◆ **Data provided**:
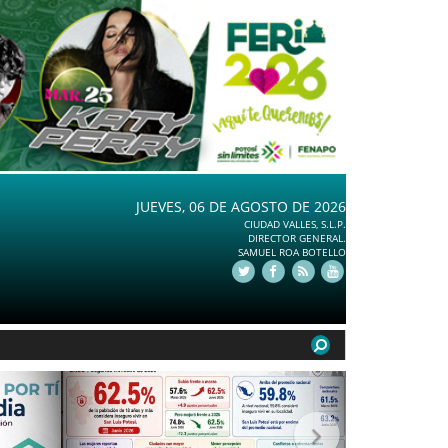
JUEVES, 06 DE AGOSTO DE 2026
CIUDAD VALLES, S.L.P.
DIRECTOR GENERAL.
SAMUEL ROA BOTELLO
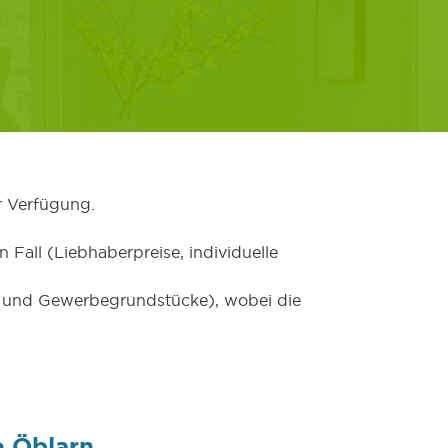
r Verfügung.
 Fall (Liebhaberpreise, individuelle
er und Gewerbegrundstücke), wobei die
e Öblarn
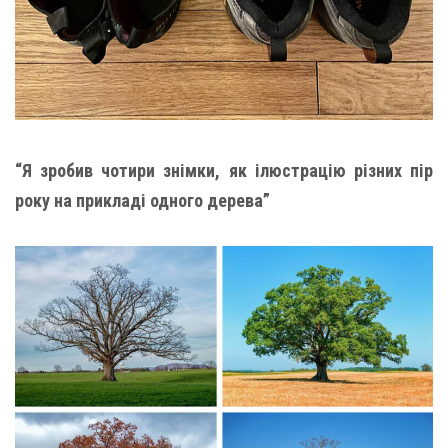
“Я зробив чотири знімки, як ілюстрацію різних пір
року на прикладі одного дерева”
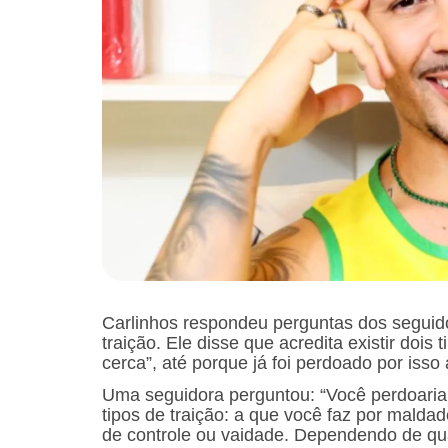
Carlinhos respondeu perguntas dos seguidor
traição. Ele disse que acredita existir dois
cerca”, até porque já foi perdoado por isso 
Uma seguidora perguntou: “Você perdoaria 
tipos de traição: a que você faz por maldade
de controle ou vaidade. Dependendo de qual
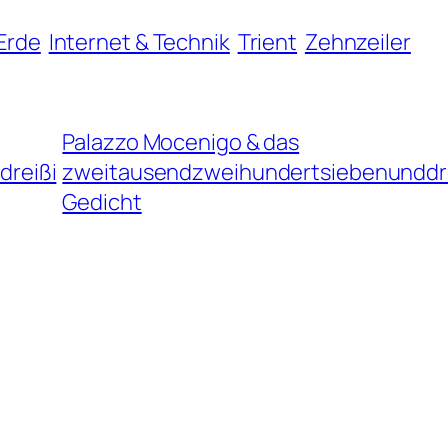
Erde
Internet & Technik
Trient
Zehnzeiler
Palazzo Mocenigo & das
reißi
zweitausendzweihundertsiebenunddr
Gedicht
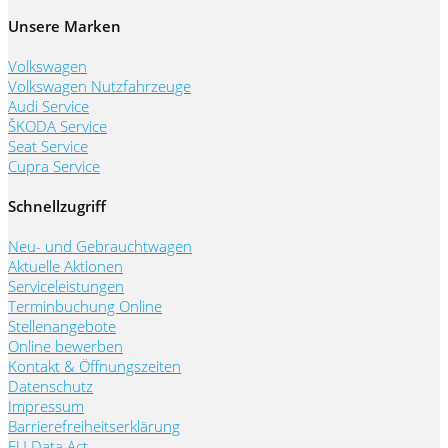
Unsere Marken
Volkswagen
Volkswagen Nutzfahrzeuge
Audi Service
ŠKODA Service
Seat Service
Cupra Service
Schnellzugriff
Neu- und Gebrauchtwagen
Aktuelle Aktionen
Serviceleistungen
Terminbuchung Online
Stellenangebote
Online bewerben
Kontakt & Öffnungszeiten
Datenschutz
Impressum
Barrierefreiheitserklärung
EU Data Act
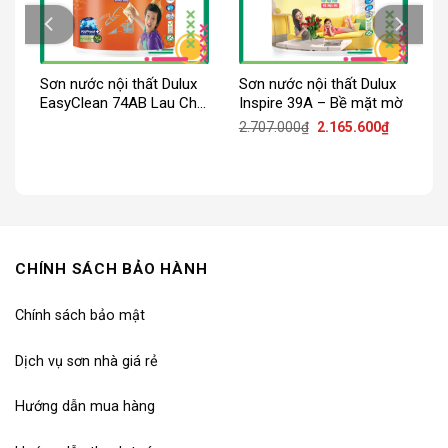
Sơn nước nội thất Dulux
Sơn nước nội thất Dulux
EasyClean 74AB Lau Chùi
Inspire 39A – Bề mặt mờ
Vượt Bậc
iá
Giá
Giá
2.707.000
₫
2.165.600
₫
iện
gốc
hiện
ại
là:
tại
:
2.707.000₫.
là:
.629.000₫.
2.165.600
CHÍNH SÁCH BẢO HÀNH
Chính sách bảo mật
Dịch vụ sơn nhà giá rẻ
Hướng dẫn mua hàng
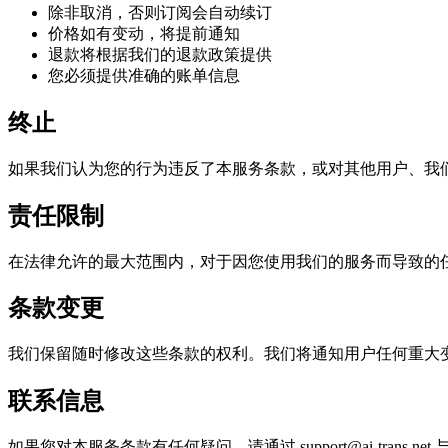
除非取消，否则订阅会自动续订
价格如有变动，将提前通知
退款将根据我们的退款政策提供
您必须提供准确的账单信息
终止
如果我们认为您的行为违反了本服务条款，或对其他用户、我
责任限制
在法律允许的最大范围内，对于因您使用我们的服务而导致的
条款变更
我们保留随时修改这些条款的权利。我们将通知用户任何重大
联系信息
如果您对本服务条款有任何疑问，请通过
support@ai-trans.net
与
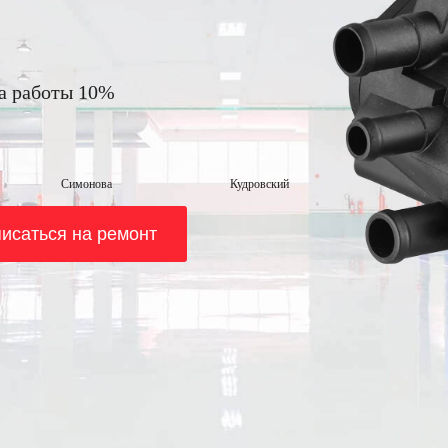
на работы 10%
Симонова
Кудровский
исаться на ремонт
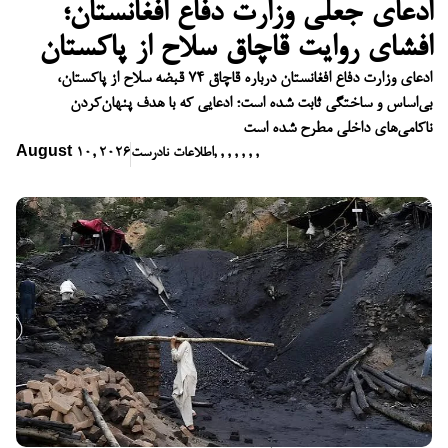
ادعای جعلی وزارت دفاع افغانستان؛
افشای روایت قاچاق سلاح از پاکستان
ادعای وزارت دفاع افغانستان درباره قاچاق ۷۴ قبضه سلاح از پاکستان،
بی‌اساس و ساختگی ثابت شده است؛ ادعایی که با هدف پنهان‌کردن
ناکامی‌های داخلی مطرح شده است
,
,
,
,
,
,
,
اطلاعات نادرست
August 10, 2026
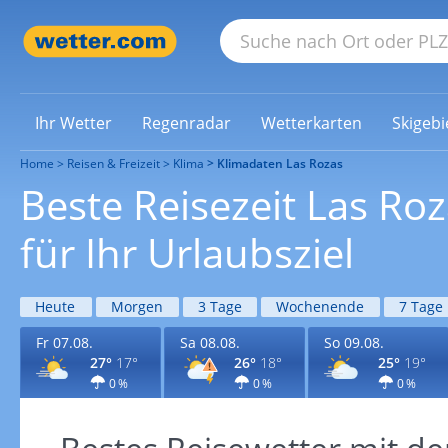
Ihr Wetter
Regenradar
Wetterkarten
Skigebi
Home
Reisen & Freizeit
Klima
Klimadaten Las Rozas
Beste Reisezeit Las Ro
für Ihr Urlaubsziel
Heute
Morgen
3 Tage
Wochenende
7 Tage
Fr 07.08.
Sa 08.08.
So 09.08.
27°
17°
26°
18°
25°
19°
0 %
0 %
0 %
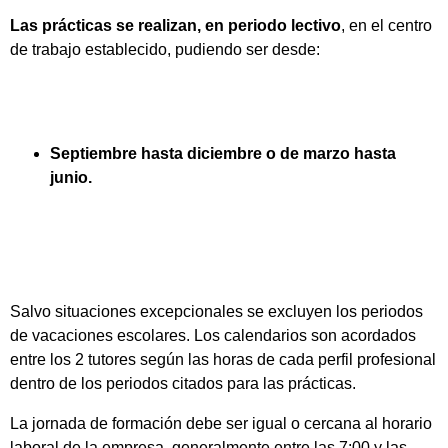
Las prácticas se realizan, en periodo lectivo
, en el centro
de trabajo establecido, pudiendo ser desde:
Septiembre hasta diciembre o de marzo hasta
junio.
Salvo situaciones excepcionales se excluyen los periodos
de vacaciones escolares. Los calendarios son acordados
entre los 2 tutores según las horas de cada perfil profesional
dentro de los periodos citados para las prácticas.
La jornada de formación debe ser igual o cercana al horario
laboral de la empresa, generalmente entre las 7:00 y las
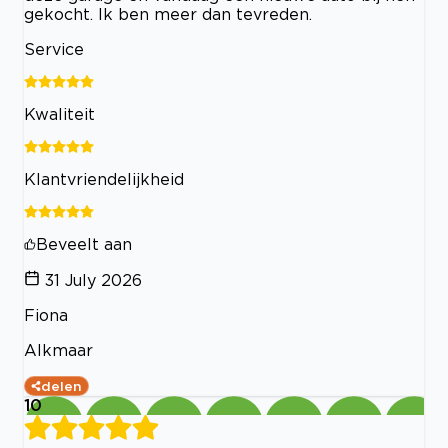
gekocht. Ik ben meer dan tevreden.
Service
Kwaliteit
Klantvriendelijkheid
Beveelt aan
31 July 2026
Fiona
Alkmaar
delen
10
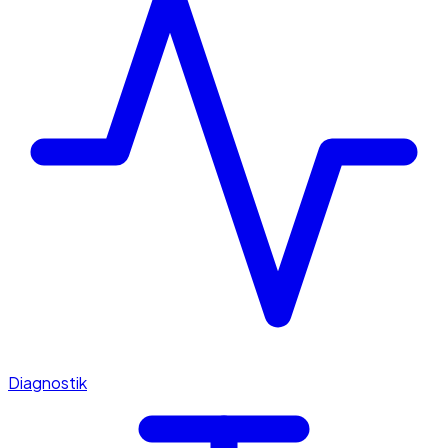
Diagnostik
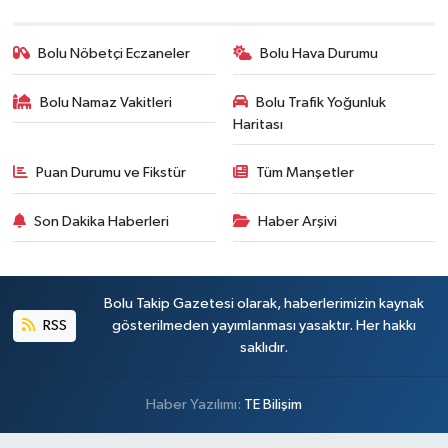
Bolu Nöbetçi Eczaneler
Bolu Hava Durumu
Bolu Namaz Vakitleri
Bolu Trafik Yoğunluk
Haritası
Puan Durumu ve Fikstür
Tüm Manşetler
Son Dakika Haberleri
Haber Arşivi
Bolu Takip Gazetesi olarak, haberlerimizin kaynak
RSS
gösterilmeden yayımlanması yasaktır. Her hakkı
saklıdır.
Haber Yazılımı:
TE Bilişim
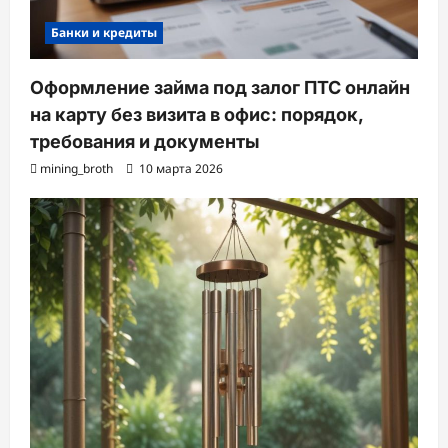
Банки и кредиты
Оформление займа под залог ПТС онлайн
на карту без визита в офис: порядок,
требования и документы
mining_broth
10 марта 2026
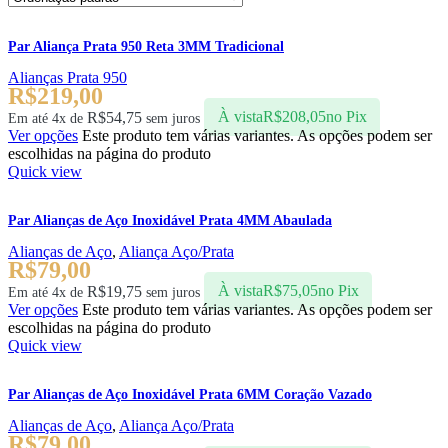
Par Aliança Prata 950 Reta 3MM Tradicional
Alianças Prata 950
R$
219,00
R$
54,75
À vista
R$
208,05
no Pix
Em até 4x de
sem juros
Ver opções
Este produto tem várias variantes. As opções podem ser
escolhidas na página do produto
Quick view
Par Alianças de Aço Inoxidável Prata 4MM Abaulada
Alianças de Aço
,
Aliança Aço/Prata
R$
79,00
R$
19,75
À vista
R$
75,05
no Pix
Em até 4x de
sem juros
Ver opções
Este produto tem várias variantes. As opções podem ser
escolhidas na página do produto
Quick view
Par Alianças de Aço Inoxidável Prata 6MM Coração Vazado
Alianças de Aço
,
Aliança Aço/Prata
R$
79,00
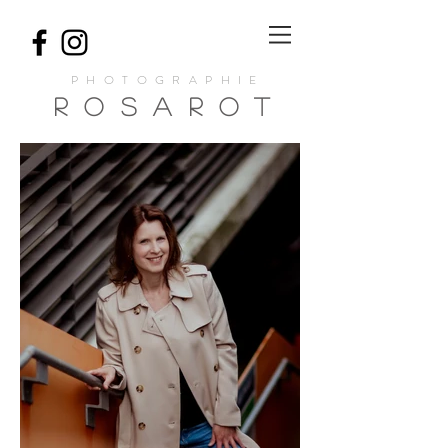
PHOTOGRAPHIE
ROSA
ROT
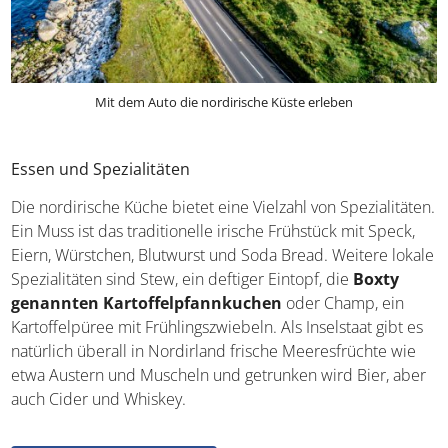
Mit dem Auto die nordirische Küste erleben
Essen und Spezialitäten
Die nordirische Küche bietet eine Vielzahl von
Spezialitäten. Ein Muss ist das traditionelle irische
Frühstück mit Speck, Eiern, Würstchen, Blutwurst und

◆ **Problem description**: Transcribe the material above in full. No picture is to be copied.

◆ **Solution for this problem**:
JUEVES, 06 DE AGOSTO DE 2026
CIUDAD VALLES, S.L.P.
DIRECTOR GENERAL.
SAMUEL ROA BOTELLO
r Verfügung.
 Fall (Liebhaberpreise, individuelle
er und Gewerbegrundstücke), wobei die
e Öblarn
“Я зробив чотири знімки, як ілюстрацію різних пір
року на прикладі одного дерева”
Carlinhos respondeu perguntas dos seguidor
traição. Ele disse que acredita existir dois
cerca”, até porque já foi perdoado por isso 
Uma seguidora perguntou: “Você perdoaria 
tipos de traição: a que você faz por maldade
de controle ou vaidade. Dependendo de qual
Erde
Internet & Technik
Trient
Zehnzeiler
Palazzo Mocenigo & das
reißi
zweitausendzweihundertsiebenunddr
Gedicht
Unsere Marken
Volkswagen
Volkswagen Nutzfahrzeuge
Audi Service
ŠKODA Service
Seat Service
Cupra Service
Schnellzugriff
Neu- und Gebrauchtwagen
Aktuelle Aktionen
Serviceleistungen
Terminbuchung Online
Stellenangebote
Online bewerben
Kontakt & Öffnungszeiten
Datenschutz
Impressum
Barrierefreiheitserklärung
EU Data Act
Sơn nước nội thất Dulux
Sơn nước nội thất Dulux
EasyClean 74AB Lau Chùi
Inspire 39A – Bề mặt mờ
Vượt Bậc
iá
Giá
Giá
2.707.000
₫
2.165.600
₫
iện
gốc
hiện
ại
là:
tại
:
2.707.000₫.
là:
.629.000₫.
2.165.600
CHÍNH SÁCH BẢO HÀNH
Chính sách bảo mật
Dịch vụ sơn nhà giá rẻ
Hướng dẫn mua hàng
除非取消，否则订阅会自动续订
价格如有变动，将提前通知
退款将根据我们的退款政策提供
您必须提供准确的账单信息
终止
如果我们认为您的行为违反了本服务条款，或对其他用户、我
责任限制
在法律允许的最大范围内，对于因您使用我们的服务而导致的
条款变更
我们保留随时修改这些条款的权利。我们将通知用户任何重大
联系信息
如果您对本服务条款有任何疑问，请通过
support@ai-trans.net
与
на работы 10%
Симонова
Кудровский
исаться на ремонт
ادعای جعلی وزارت دفاع افغانستان؛
افشای روایت قاچاق سلاح از پاکستان
ادعای وزارت دفاع افغانستان درباره قاچاق ۷۴ قبضه سلاح از پاکستان،
بی‌اساس و ساختگی ثابت شده است؛ ادعایی که با هدف پنهان‌کردن
ناکامی‌های داخلی مطرح شده است
,
,
,
,
,
,
,
اطلاعات نادرست
August 10, 2026
Ihr Wetter
Regenradar
Wetterkarten
Skigebi
Home
Reisen & Freizeit
Klima
Klimadaten Las Rozas
Beste Reisezeit Las Ro
für Ihr Urlaubsziel
Heute
Morgen
3 Tage
Wochenende
7 Tage
Fr 07.08.
Sa 08.08.
So 09.08.
27°
17°
26°
18°
25°
19°
0 %
0 %
0 %
Las prácticas se realizan, en periodo lectivo
, en el centro
de trabajo establecido, pudiendo ser desde:
Septiembre hasta diciembre o de marzo hasta
junio.
Salvo situaciones excepcionales se excluyen los periodos
de vacaciones escolares. Los calendarios son acordados
entre los 2 tutores según las horas de cada perfil profesional
dentro de los periodos citados para las prácticas.
La jornada de formación debe ser igual o cercana al horario
laboral de la empresa, generalmente entre las 7:00 y las
gekocht. Ik ben meer dan tevreden.
Service
Kwaliteit
Klantvriendelijkheid
Beveelt aan
31 July 2026
Fiona
Alkmaar
delen
10
Diagnostik
Bolu Nöbetçi Eczaneler
Bolu Hava Durumu
Bolu Namaz Vakitleri
Bolu Trafik Yoğunluk
Haritası
Puan Durumu ve Fikstür
Tüm Manşetler
Son Dakika Haberleri
Haber Arşivi
Bolu Takip Gazetesi olarak, haberlerimizin kaynak
RSS
gösterilmeden yayımlanması yasaktır. Her hakkı
saklıdır.
Haber Yazılımı:
TE Bilişim
Банки и кредиты
Оформление займа под залог ПТС онлайн
на карту без визита в офис: порядок,
требования и документы
mining_broth
10 марта 2026
Par Aliança Prata 950 Reta 3MM Tradicional
Alianças Prata 950
R$
219,00
R$
54,75
À vista
R$
208,05
no Pix
Em até 4x de
sem juros
Ver opções
Este produto tem várias variantes. As opções podem ser
escolhidas na página do produto
Quick view
Par Alianças de Aço Inoxidável Prata 4MM Abaulada
Alianças de Aço
,
Aliança Aço/Prata
R$
79,00
R$
19,75
À vista
R$
75,05
no Pix
Em até 4x de
sem juros
Ver opções
Este produto tem várias variantes. As opções podem ser
escolhidas na página do produto
Quick view
Par Alianças de Aço Inoxidável Prata 6MM Coração Vazado
Alianças de Aço
,
Aliança Aço/Prata
R$
79,00
PHOTOGRAPHIE
ROSA
ROT
Mit dem Auto die nordirische Küste erleben
Essen und Spezialitäten
Die nordirische Küche bietet eine Vielzahl von
Spezialitäten. Ein Muss ist das traditionelle irische
Frühstück mit Speck, Eiern, Würstchen, Blutwurst und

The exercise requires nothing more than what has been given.